:: WORK ITEM ::
A faithful copy is needed of the lines below from the one with "βαγόνια με ατομικές" up to and including the one with "les coopératives et"; set it down with no pictures and no other lines.

:: MATERIAL PROVIDED ::

((

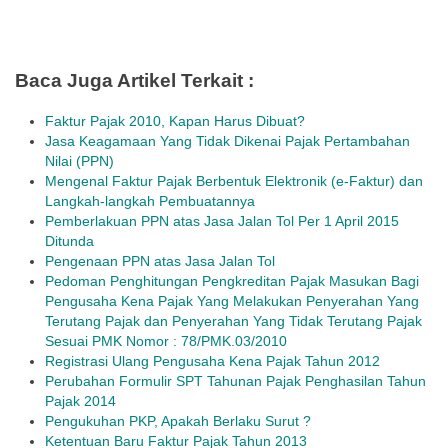
Baca Juga Artikel Terkait :
Faktur Pajak 2010, Kapan Harus Dibuat?
Jasa Keagamaan Yang Tidak Dikenai Pajak Pertambahan
Nilai (PPN)
Mengenal Faktur Pajak Berbentuk Elektronik (e-Faktur) dan
Langkah-langkah Pembuatannya
Pemberlakuan PPN atas Jasa Jalan Tol Per 1 April 2015
Ditunda
Pengenaan PPN atas Jasa Jalan Tol
Pedoman Penghitungan Pengkreditan Pajak Masukan Bagi
Pengusaha Kena Pajak Yang Melakukan Penyerahan Yang
Terutang Pajak dan Penyerahan Yang Tidak Terutang Pajak
Sesuai PMK Nomor : 78/PMK.03/2010
Registrasi Ulang Pengusaha Kena Pajak Tahun 2012
Perubahan Formulir SPT Tahunan Pajak Penghasilan Tahun
Pajak 2014
Pengukuhan PKP, Apakah Berlaku Surut ?
Ketentuan Baru Faktur Pajak Tahun 2013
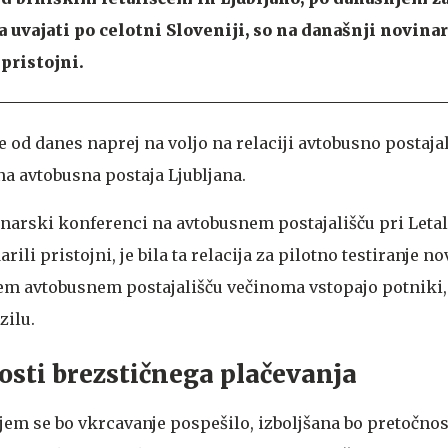
 uvajati po celotni Sloveniji, so na današnji novina
pristojni.
e od danes naprej na voljo na relaciji avtobusno postaja
na avtobusna postaja Ljubljana.
inarski konferenci na avtobusnem postajališču pri Letal
ili pristojni, je bila ta relacija za pilotno testiranje no
tem avtobusnem postajališču večinoma vstopajo potniki,
zilu.
osti brezstičnega plačevanja
jem se bo vkrcavanje pospešilo, izboljšana bo pretočnos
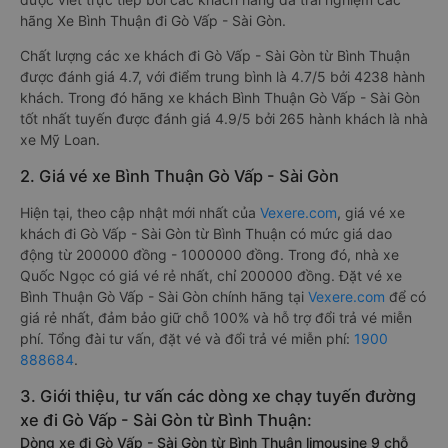
hãng Xe Bình Thuận đi Gò Vấp - Sài Gòn.
Chất lượng các xe khách đi Gò Vấp - Sài Gòn từ Bình Thuận
được đánh giá 4.7, với điểm trung bình là 4.7/5 bởi 4238 hành
khách. Trong đó hãng xe khách Bình Thuận Gò Vấp - Sài Gòn
tốt nhất tuyến được đánh giá 4.9/5 bởi 265 hành khách là nhà
xe Mỹ Loan.
2. Giá vé xe Bình Thuận Gò Vấp - Sài Gòn
Hiện tại, theo cập nhật mới nhất của
Vexere.com
, giá vé xe
khách đi Gò Vấp - Sài Gòn từ Bình Thuận có mức giá dao
động từ 200000 đồng - 1000000 đồng. Trong đó, nhà xe
Quốc Ngọc có giá vé rẻ nhất, chỉ 200000 đồng. Đặt vé xe
Bình Thuận Gò Vấp - Sài Gòn chính hãng tại
Vexere.com
để có
giá rẻ nhất, đảm bảo giữ chỗ 100% và hỗ trợ đổi trả vé miễn
phí. Tổng đài tư vấn, đặt vé và đổi trả vé miễn phí:
1900
888684
.
3. Giới thiệu, tư vấn các dòng xe chạy tuyến đường
xe đi Gò Vấp - Sài Gòn từ Bình Thuận:
Dòng xe đi Gò Vấp - Sài Gòn từ Bình Thuận limousine 9 chỗ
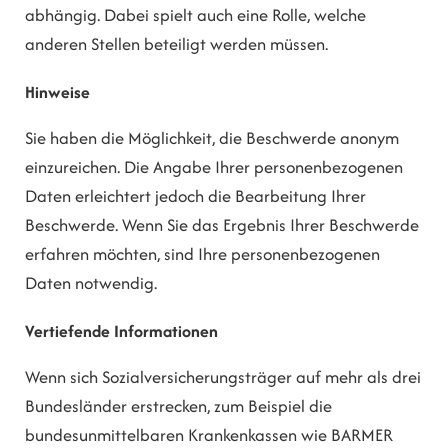
abhängig. Dabei spielt auch eine Rolle, welche
anderen Stellen beteiligt werden müssen.
Hinweise
Sie haben die Möglichkeit, die Beschwerde anonym
einzureichen. Die Angabe Ihrer personenbezogenen
Daten erleichtert jedoch die Bearbeitung Ihrer
Beschwerde. Wenn Sie das Ergebnis Ihrer Beschwerde
erfahren möchten, sind Ihre personenbezogenen
Daten notwendig.
Vertiefende Informationen
Wenn sich Sozialversicherungsträger auf mehr als drei
Bundesländer erstrecken, zum Beispiel die
bundesunmittelbaren Krankenkassen wie BARMER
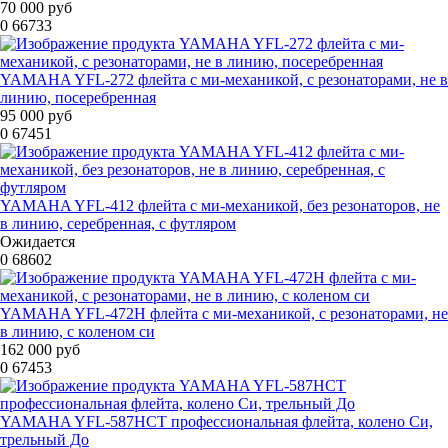
70 000 руб
0
66733
YAMAHA YFL-272 флейта с ми-механикой, с резонаторами, не в
линию, посеребренная
95 000 руб
0
67451
YAMAHA YFL-412 флейта с ми-механикой, без резонаторов, не
в линию, серебренная, с футляром
Ожидается
0
68602
YAMAHA YFL-472H флейта с ми-механикой, с резонаторами, не
в линию, с коленом си
162 000 руб
0
67453
YAMAHA YFL-587HCT профессиональная флейта, колено Си,
трельный До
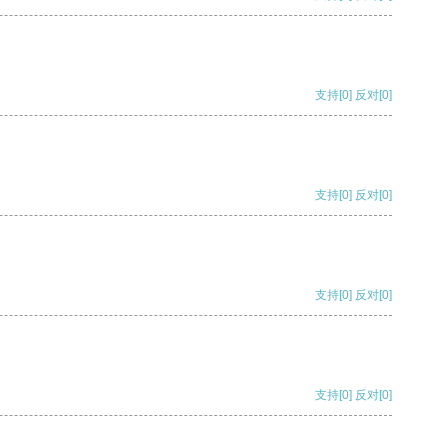
支持
[0]
反对
[0]
支持
[0]
反对
[0]
支持
[0]
反对
[0]
支持
[0]
反对
[0]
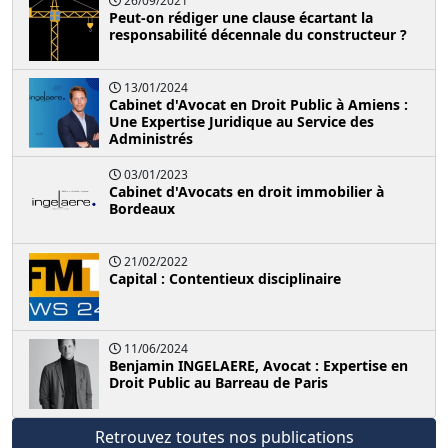
26/09/2021
Peut-on rédiger une clause écartant la
responsabilité décennale du constructeur ?
13/01/2024
Cabinet d'Avocat en Droit Public à Amiens :
Une Expertise Juridique au Service des
Administrés
03/01/2023
Cabinet d'Avocats en droit immobilier à
Bordeaux
21/02/2022
Capital : Contentieux disciplinaire
11/06/2024
Benjamin INGELAERE, Avocat : Expertise en
Droit Public au Barreau de Paris
Retrouvez toutes nos publications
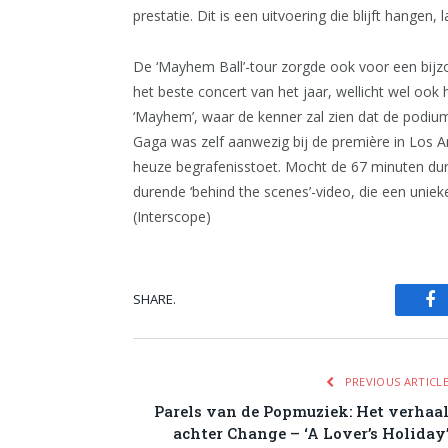
prestatie. Dit is een uitvoering die blijft hangen
De ‘Mayhem Ball’-tour zorgde ook voor een bijz
het beste concert van het jaar, wellicht wel ook
‘Mayhem’, waar de kenner zal zien dat de podiu
Gaga was zelf aanwezig bij de première in Los 
heuze begrafenisstoet. Mocht de 67 minuten dur
durende ‘behind the scenes’-video, die een unieke
(Interscope)
SHARE.
Fa
PREVIOUS ARTICL
Parels van de Popmuziek: Het verhaa
achter Change – ‘A Lover’s Holiday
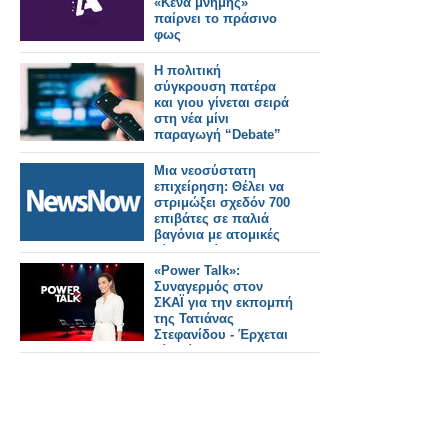
«Κενά μνήμης»
παίρνει το πράσινο
φως
Η πολιτική
σύγκρουση πατέρα
και γιου γίνεται σειρά
στη νέα μίνι
παραγωγή “Debate”
Μια νεοσύστατη
επιχείρηση: Θέλει να
στριμώξει σχεδόν 700
επιβάτες σε παλιά
βαγόνια με ατομικές
μίνι καμπίνες για να
μειώσει την τιμή!
«Power Talk»:
Συναγερμός στον
ΣΚΑΪ για την εκπομπή
της Τατιάνας
Στεφανίδου - Έρχεται
μίνι λίφτινγκ...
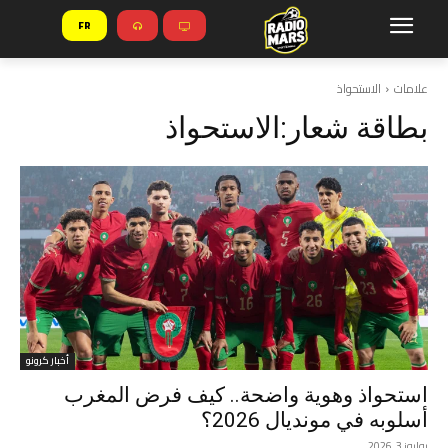
FR
علامات
الاستحواذ
بطاقة شعار:
الاستحواذ
أخبار كرونو
استحواذ وهوية واضحة.. كيف فرض المغرب
أسلوبه في مونديال 2026؟
يوليوز 3, 2026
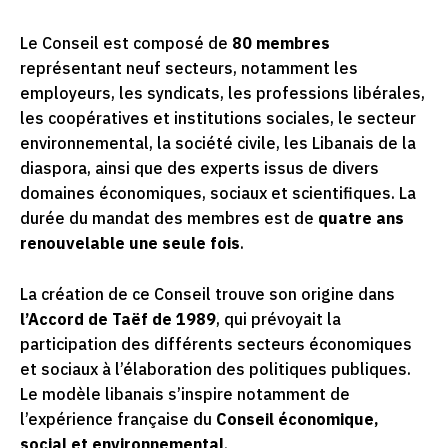
Le Conseil est composé de
80 membres
représentant neuf secteurs, notamment les
employeurs, les syndicats, les professions libérales,
les coopératives et institutions sociales, le secteur
environnemental, la société civile, les Libanais de la
diaspora, ainsi que des experts issus de divers
domaines économiques, sociaux et scientifiques. La
durée du mandat des membres est de
quatre ans
renouvelable une seule fois
.
La création de ce Conseil trouve son origine dans
l’Accord de Taëf de 1989
, qui prévoyait la
participation des différents secteurs économiques
et sociaux à l’élaboration des politiques publiques.
Le modèle libanais s’inspire notamment de
l’expérience française du
Conseil économique,
social et environnemental
.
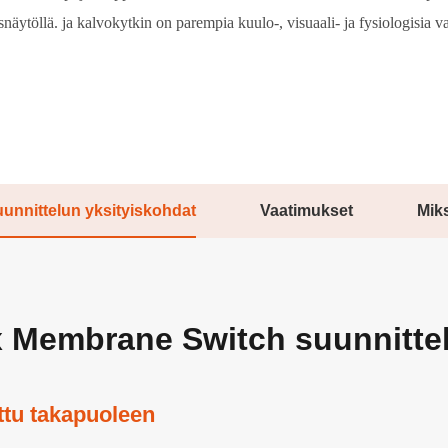
näytöllä. ja kalvokytkin on parempia kuulo-, visuaali- ja fysiologisia v
unnittelun yksityiskohdat
Vaatimukset
Mik
ex Membrane Switch suunnitte
ettu takapuoleen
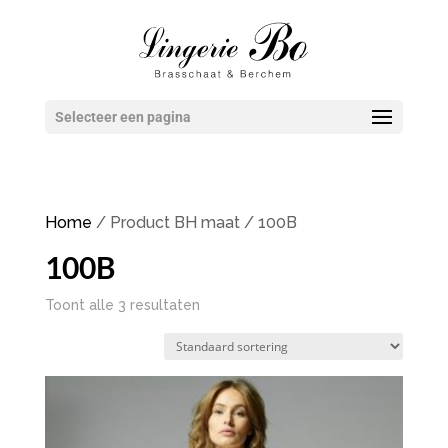
Selecteer een pagina
Home
/ Product BH maat / 100B
100B
Toont alle 3 resultaten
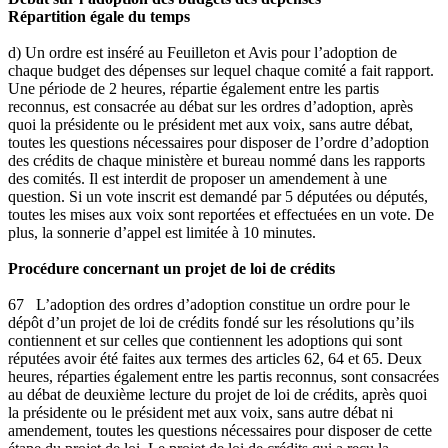
Répartition égale du temps
d) Un ordre est inséré au Feuilleton et Avis pour l’adoption de
chaque budget des dépenses sur lequel chaque comité a fait rapport.
Une période de 2 heures, répartie également entre les partis
reconnus, est consacrée au débat sur les ordres d’adoption, après
quoi la présidente ou le président met aux voix, sans autre débat,
toutes les questions nécessaires pour disposer de l’ordre d’adoption
des crédits de chaque ministère et bureau nommé dans les rapports
des comités. Il est interdit de proposer un amendement à une
question. Si un vote inscrit est demandé par 5 députées ou députés,
toutes les mises aux voix sont reportées et effectuées en un vote. De
plus, la sonnerie d’appel est limitée à 10 minutes.
Procédure concernant un projet de loi de crédits
67 L’adoption des ordres d’adoption constitue un ordre pour le
dépôt d’un projet de loi de crédits fondé sur les résolutions qu’ils
contiennent et sur celles que contiennent les adoptions qui sont
réputées avoir été faites aux termes des articles 62, 64 et 65. Deux
heures, réparties également entre les partis reconnus, sont consacrées
au débat de deuxième lecture du projet de loi de crédits, après quoi
la présidente ou le président met aux voix, sans autre débat ni
amendement, toutes les questions nécessaires pour disposer de cette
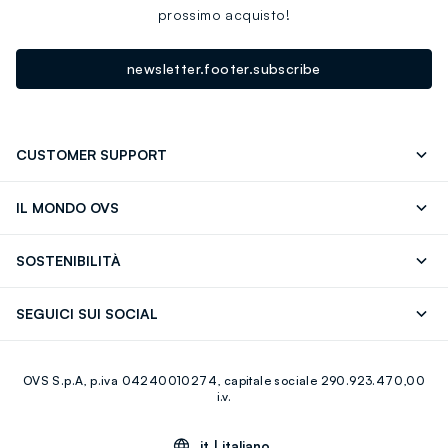
prossimo acquisto!
newsletter.footer.subscribe
CUSTOMER SUPPORT
Segui il tuo ordine
Contattaci: 0418520342 (lun-ven 9-
IL MONDO OVS
17)
OVS ❤️ friends
Stampa
FAQ
Store locator
SOSTENIBILITÀ
Careers
Franchising
Scopri il nostro percorso
Cotone Italiano
SEGUICI SUI SOCIAL
Giftcard
Eco Valore
Raccolta abiti usati
Facebook
Instagram
RE-UP
OVS S.p.A, p.iva 04240010274, capitale sociale 290.923.470,00
Youtube
Linkedin
i.v.
it |
italiano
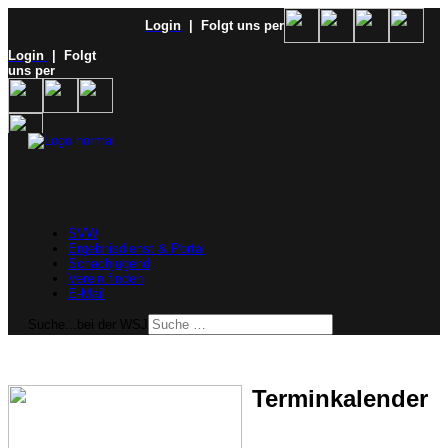
Login
| Folgt uns per
Login
| Folgt
uns per
SVW
Ergebnisdienst & Portal
Schachjugend
Verein finden
E-Mail
Suche...bei der WSJ
Terminkalender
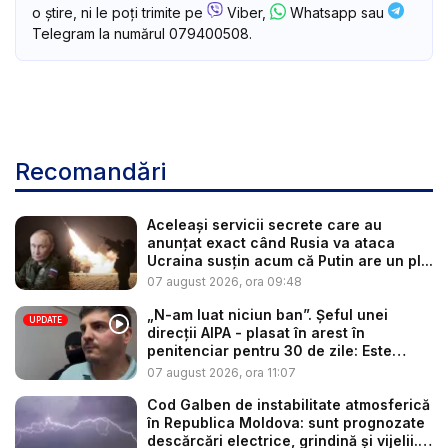
o știre, ni le poți trimite pe
Viber,
Whatsapp sau
Telegram la numărul 079400508.
Recomandări
Aceleași servicii secrete care au
anunțat exact când Rusia va ataca
Ucraina susțin acum că Putin are un pl...
07 august 2026, ora 09:48
„N-am luat niciun ban”. Șeful unei
UPDATE
direcții AIPA - plasat în arest în
penitenciar pentru 30 de zile: Este
cerc...
07 august 2026, ora 11:07
Cod Galben de instabilitate atmosferică
în Republica Moldova: sunt prognozate
descărcări electrice, grindină și vijelii.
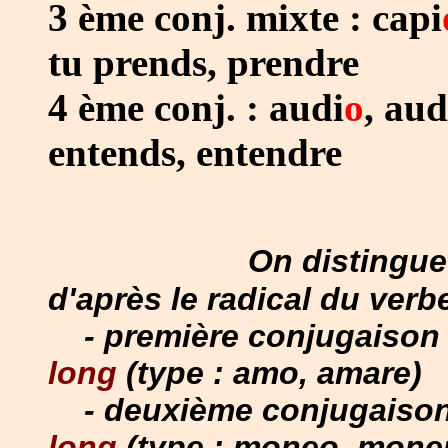
3 ème conj. mixte :
capi
tu prends, prendre
4 ème conj. :
audi
o
, aud
entends, entendre
On distingue
d'après le radical du verbe
- première conjugaison a
long
(type : amo, amare)
- deuxième conjugaison 
long
(type : moneo, mone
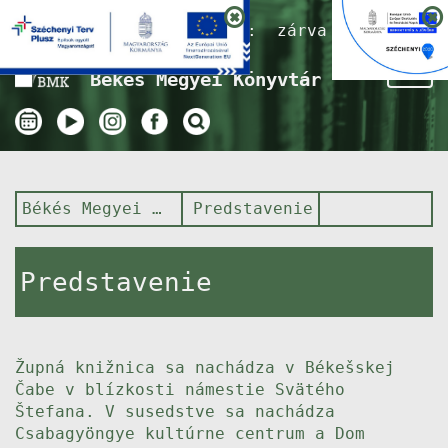
Nyitvatartás ma:
zárva
Tog
Békés Megyei Könyvtár
nav
Békés Megyei Könyvtár
Predstavenie
Predstavenie
Župná knižnica sa nachádza v Békešskej
Čabe v blízkosti námestie Svätého
Štefana. V susedstve sa nachádza
Csabagyöngye kultúrne centrum a Dom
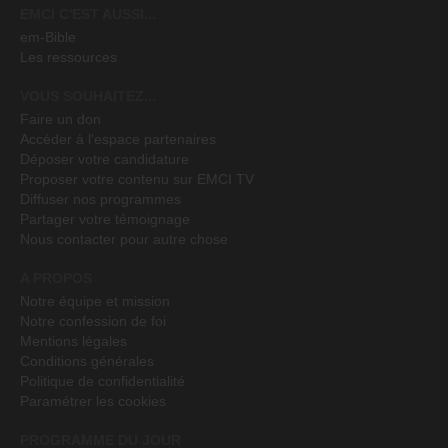
EMCI C'EST AUSSI...
em-Bible
Les ressources
VOUS SOUHAITEZ...
Faire un don
Accéder à l'espace partenaires
Déposer votre candidature
Proposer votre contenu sur EMCI TV
Diffuser nos programmes
Partager votre témoignage
Nous contacter pour autre chose
A PROPOS
Notre équipe et mission
Notre confession de foi
Mentions légales
Conditions générales
Politique de confidentialité
Paramétrer les cookies
PROGRAMME DU JOUR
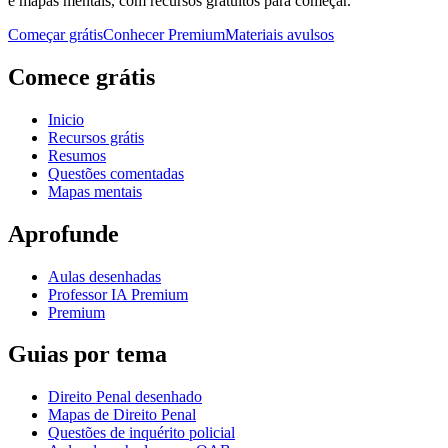
e mapas mentais, com recursos gratuitos para começar.
Começar grátis
Conhecer Premium
Materiais avulsos
Comece grátis
Inicio
Recursos grátis
Resumos
Questões comentadas
Mapas mentais
Aprofunde
Aulas desenhadas
Professor IA Premium
Premium
Guias por tema
Direito Penal desenhado
Mapas de Direito Penal
Questões de inquérito policial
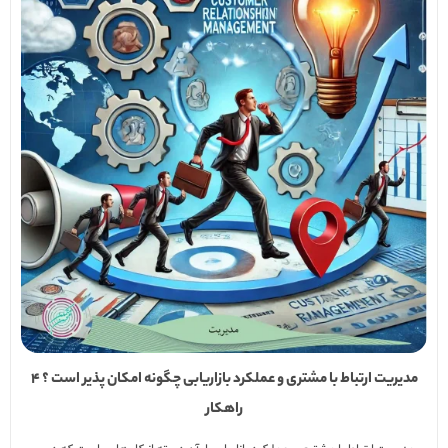
مدیریت ارتباط با مشتری و عملکرد بازاریابی چگونه امکان پذیر است ؟ 4
راهکار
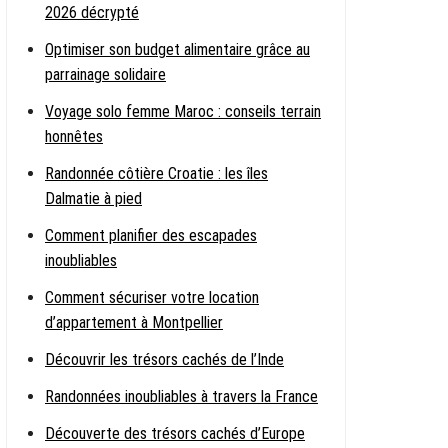
2026 décrypté
Optimiser son budget alimentaire grâce au
parrainage solidaire
Voyage solo femme Maroc : conseils terrain
honnêtes
Randonnée côtière Croatie : les îles
Dalmatie à pied
Comment planifier des escapades
inoubliables
Comment sécuriser votre location
d’appartement à Montpellier
Découvrir les trésors cachés de l’Inde
Randonnées inoubliables à travers la France
Découverte des trésors cachés d’Europe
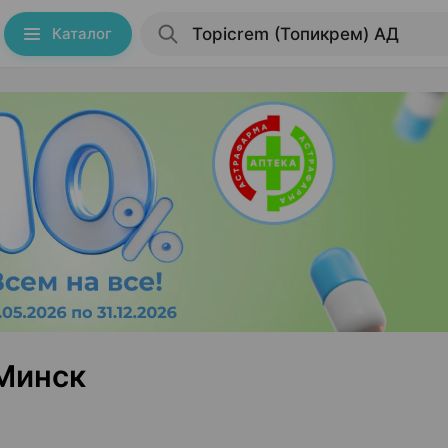
Каталог
 Минск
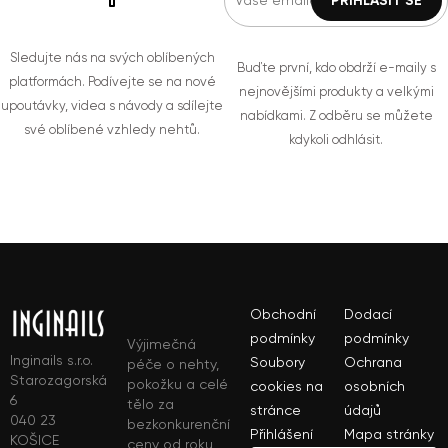
Sledujte nás na svých oblíbených
Buďte první, kdo obdrží e-maily s
platformách. Podívejte se na nové
nejnovějšími produkty a velkými
upoutávky, videa s návody a sdílejte
nabídkami. Z odběru se můžete
své oblíbené vzhledy nehtů.
kdykoli odhlásit.
Obchodní
Dodací
podmínky
podmínky
Výjimečná
Inginails s.r.o.
Soubory
Ochrana
péče o nehty,
Starozagorská
pokožku a celé
cookies na
osobních
6
tělo za
stránce
údajů
040 23
bezkonkurenční
Přihlášení
Mapa stránky
KOŠICE
ceny od roku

))

:: RESPONSE FOR THIS EXERCISE ::
βαγόνια με ατομικές
μίνι καμπίνες για να
μειώσει την τιμή!
«Power Talk»:
Συναγερμός στον
ΣΚΑΪ για την εκπομπή
της Τατιάνας
Στεφανίδου - Έρχεται
μίνι λίφτινγκ...
FR
علامات
الاستحواذ
بطاقة شعار:
الاستحواذ
أخبار كرونو
استحواذ وهوية واضحة.. كيف فرض المغرب
أسلوبه في مونديال 2026؟
يوليوز 3, 2026
Le Conseil est composé de
80 membres
représentant neuf secteurs, notamment les
employeurs, les syndicats, les professions libérales,
les coopératives et institutions sociales, le secteur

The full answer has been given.